[Stored entries]
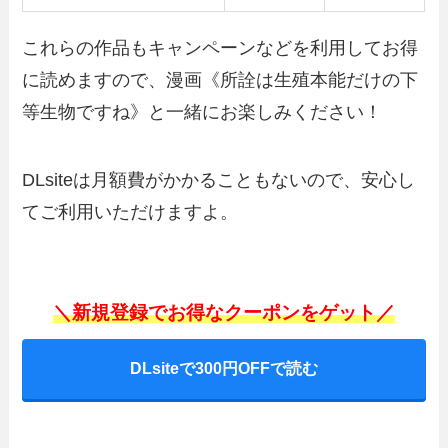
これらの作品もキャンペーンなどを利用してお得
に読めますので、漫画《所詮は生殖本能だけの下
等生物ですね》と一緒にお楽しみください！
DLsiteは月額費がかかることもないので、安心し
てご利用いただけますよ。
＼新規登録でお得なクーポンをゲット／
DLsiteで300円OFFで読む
---
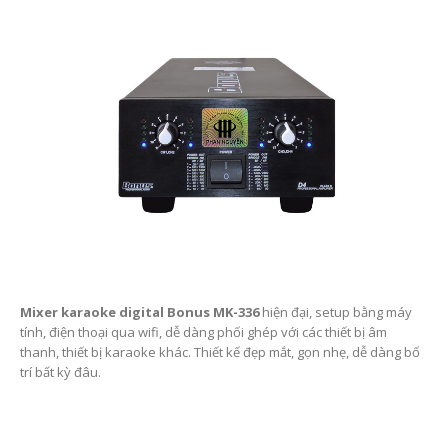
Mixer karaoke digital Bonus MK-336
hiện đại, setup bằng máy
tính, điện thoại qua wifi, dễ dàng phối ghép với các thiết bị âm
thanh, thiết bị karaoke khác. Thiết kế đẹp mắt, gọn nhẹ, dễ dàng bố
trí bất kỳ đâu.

* **Work to be completed**
Where a line above holds the string "thiết", show that line.

* **Written reply**
tính, điện thoại qua wifi, dễ dàng phối ghép với các thiết bị âm
thanh, thiết bị karaoke khác. Thiết kế đẹp mắt, gọn nhẹ, dễ dàng bố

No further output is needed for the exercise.